Understanding Healthy and Illness

The need for health, as defined by the World Health Organization, is “the absence of disability and death caused by any incident of harmful intervention aimed at preventing the spread of a communicable disease.” A wide variety of other definitions have also been used over the years. The ultimate goal, of course, is to prevent the spread of disease, and to do so, the medical profession has made many advances. There are many advances in the medical field that allow doctors to diagnose and treat diseases more quickly and effectively than ever before.

One problem, however, is that the definition of “healthy” has changed over the years. Perhaps the biggest change is the third definition, which describes the ideal level of health as “a normal, average human being.” Though this definition sounds good in theory, it is difficult to apply it to most people. For some, being healthy may involve living beyond what is considered “normal.” In other words, healthy may be defined as looking, feeling and acting like a typical human being. But this standard may actually cause many problems, because it may make it very difficult to diagnose and treat many diseases.

The other problem with this third definition is that it tends to erase the distinction between illness and injury. This definition of “healthy” tends to create an impression that all sickness and disease are the same and that public health is simply managing disease. In fact, the medical profession argues that this definition does not accurately convey the concepts of life course and risk. It could be said that public health is management, not treatment. So what makes someone sick?

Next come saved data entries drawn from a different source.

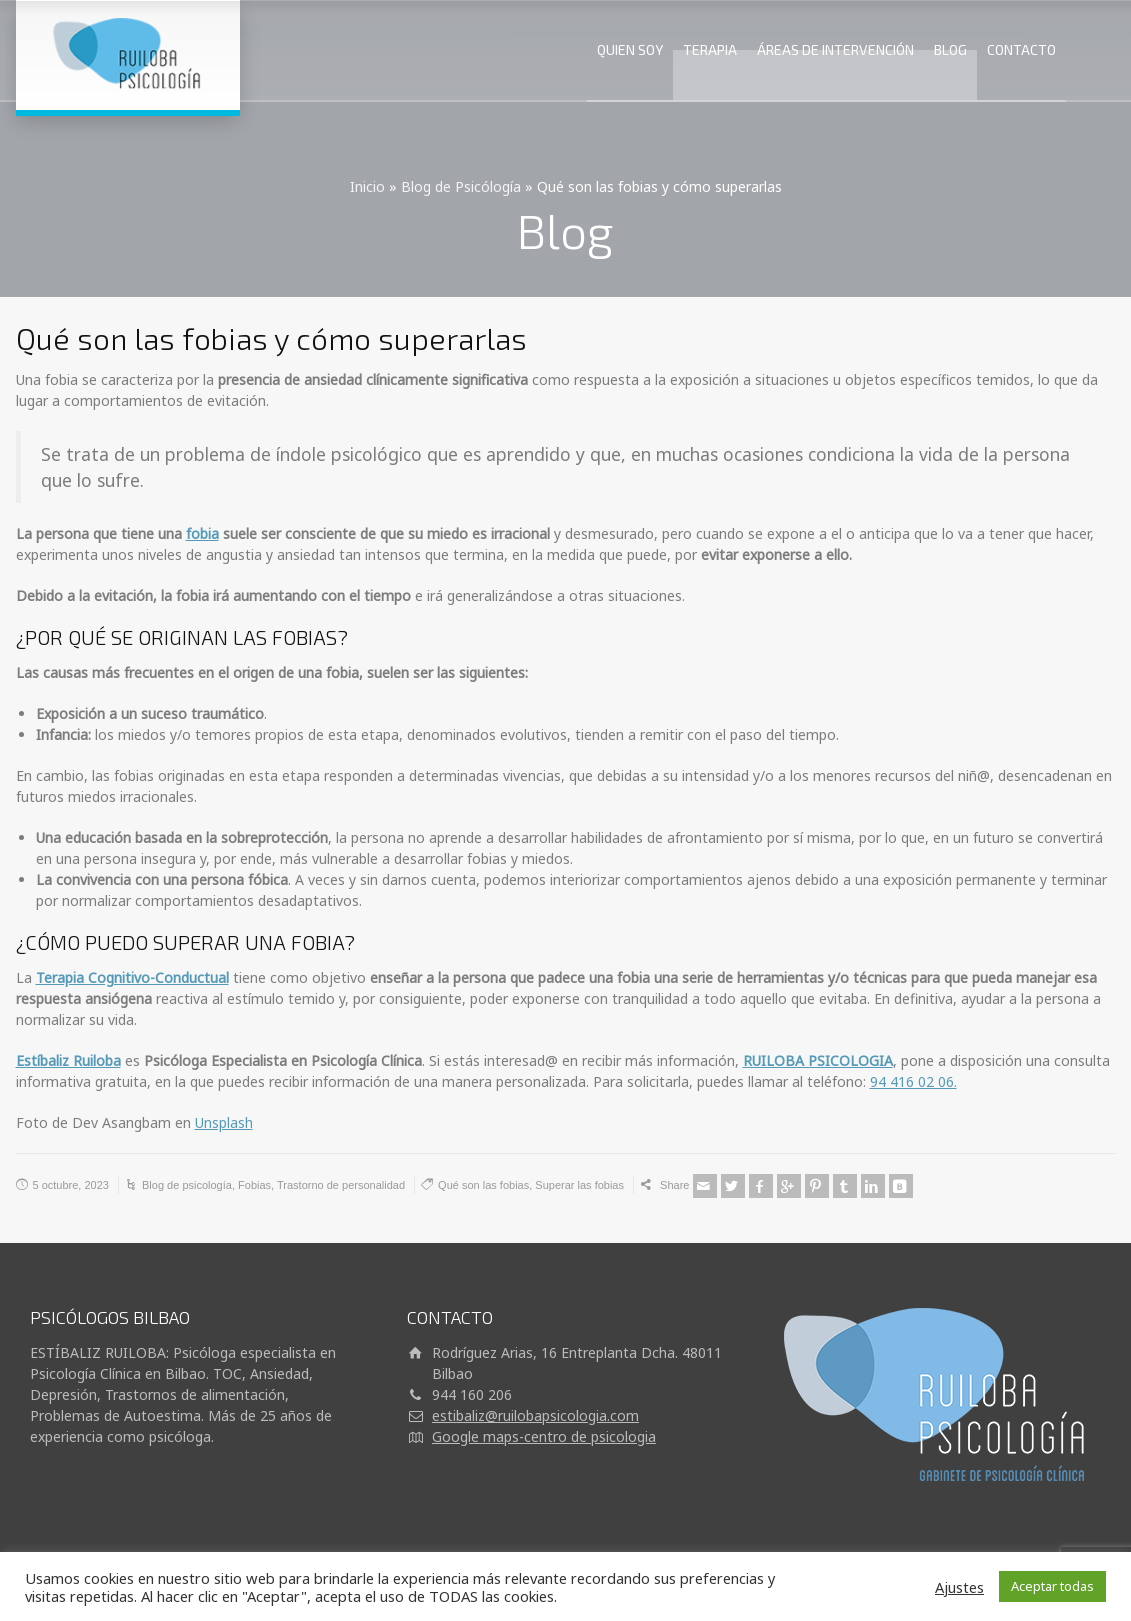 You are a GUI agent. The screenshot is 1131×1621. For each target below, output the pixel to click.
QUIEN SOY (630, 49)
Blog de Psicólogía (461, 186)
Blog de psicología (187, 1185)
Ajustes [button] (959, 1587)
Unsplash (224, 1122)
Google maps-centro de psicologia (544, 1436)
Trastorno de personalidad (341, 1185)
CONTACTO (1021, 49)
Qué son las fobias (483, 1185)
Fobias (254, 1185)
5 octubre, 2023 (71, 1185)
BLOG (950, 49)
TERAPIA (710, 49)
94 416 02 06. (913, 1081)
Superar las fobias (579, 1185)
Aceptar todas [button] (1052, 1586)
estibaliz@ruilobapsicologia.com (535, 1415)
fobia (202, 533)
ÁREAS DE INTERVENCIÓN (835, 49)
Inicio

Some would say that the disease concept is too broad and tends to generate an overly narrow focus on health. By narrowing the focus, the ability to define healthy can become easier. But this means that the definition of healthy will also become more vague. It will become impossible to tell if a person is healthy simply by asking them questions such as, have you had flu this season or have you had weight problems in the past. The third definition of “healthy” might just be a way to classify profligate use of healthcare, and it may not reflect any true comprehension of a person’s true state of health. Perhaps the problem is that people seem to associate symptoms with illness when they do not have symptoms of both.

Perhaps the problem lies in the fact that public health education programs tend to teach the definition of healthy as something that is only about managing disease. This is unfortunate, because for older adults, a true understanding of healthy living means so much more than just managing disease. It means an active participation in building a quality life and ensuring that your quality of life is improved through the healthy choices that you make in your daily life.

Health and wellness cannot be reduced to a definition. It is a complete package of values and habits that encompass everything from diet to exercise to stress management. By making sure that everyone has a complete physical fitness level and a reasonable emotional wellbeing, health and wellness becomes achievable for all of us. By learning to live according to this definition of healthy living we can ensure that the quality of life for all of our communities’ citizens improves. The ability to better manage the spread of communicable diseases, and reduce premature death rates, comes from making sure that everyone has a complete physical fitness level and a reasonable emotional wellbeing.